Scheduling commands to gpus with User Queues
These are different from DRM's UserQ
They exist to reduce ioctl communication to schedule work to the gpu.
They are scheduled to hardware pipes.
You first allocate memory for the queue, then you map it to CPU space, then you create the queue, then you wait for events signaled by your gpu commands, meanwhile you write new commands to the ring buffer and notify the gpu by writing to the doorbell corresponding to the created queue.
You can set a mask to tell the gpu which CU you wish to have your gpu kernels to run on.
Properties
Ring Buffer
Size must be a power of 2 and at least 1024. Size is in bytes but remember the ring buffer is an array of u32 values.
Buffer must be 256 bytes aligned, becuase the address is passed to the gpu shifted right by 8.
Buffer and rptr and wptr must be already mapped to buffer object (BO). But they are passed as addresses in CPU space. The kernel does a lookup for Virtual Address (VA) mapping to figure out which bo it is.
kfd_queue_acquire_buffers() requires rptr and wptr to be mapped to exactly one gpu memory page (4096 bytes).
It cannot be a part of a larger allocation.
But I believe we can pack both of them and even ring buffer into one page if size < 4096.
What is the type of value the rptr and wptr are pointing to?
These point to u32 values representing indicies into the ring buffer in DWORDS.
The size of the ring buffer is in bytes, but it is passed to the gpu divided by 4.
Is the rptr and wptr guaranteed to be accessed by only one thread?
Don't know yet.
Wptr is the location commands can be written from.
So the region from [rptr, wptr - 1] inclusive is reserved to be read by the gpu.
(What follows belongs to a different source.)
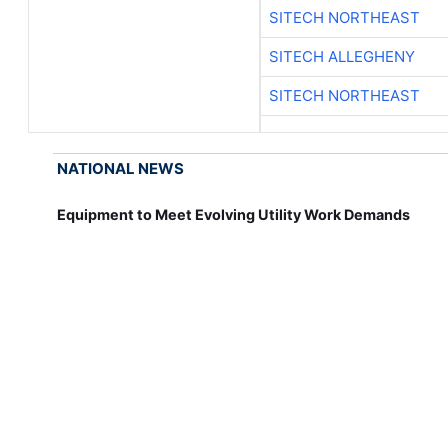
SITECH NORTHEAST
SITECH ALLEGHENY
SITECH NORTHEAST
NATIONAL NEWS
Equipment to Meet Evolving Utility Work Demands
The driver is going to modify the read_pointer as it consumes the commands from the buffer. Buffer is idle when *rptr == *wptr.
WPTR
For AQL packets it counts in 64B units instead of dwords (4B).
RPTR Buffer Object
For SDMA queues at the address rptr_addr + 0x8, there is a counter used by the gpu. And for SDMA queues rptr might also point to a u64 value.
Queue Type
- compute - 0x0, pm4 compute commands
- sdma - 0x1, pcie optimized SDMA queue, pm4 format
- compute_aql - 0x2, aql compute commands
- sdma_xgmi - 0x3, non-pci optimized SDMA queue, pm4 format
- sdma_by_eng_id - 0x4, manually pick sdma engine for this queue, pm4 format
Queue Percentage
A u32 value is actually split into two 8bit values.
- bit 0-7: queue percentage from 0 to 100.
- bit 8-15: pm4_target_xcc - XCC's id when gpu is split into multiple, only for PM4 queue
What does the percentage represent, what effect does it have?
Do not set it to 0.
I believe it's to specify how full the buffer should be before the kernel should start executing commands from it, this way it's more efficient.
But wouldn't that mean commands don't get executed untill this percentage is reached?
Queue Priority
__u32 queue_priority; /* to KFD */
Value from 0 to 15 (0xf), max prio at 15.
Doorbell offset
__u64 doorbell_offset; /* from KFD */
For gpu's no older than gfx901 (IS_SOC15) it includes relative offset into a doorbells page.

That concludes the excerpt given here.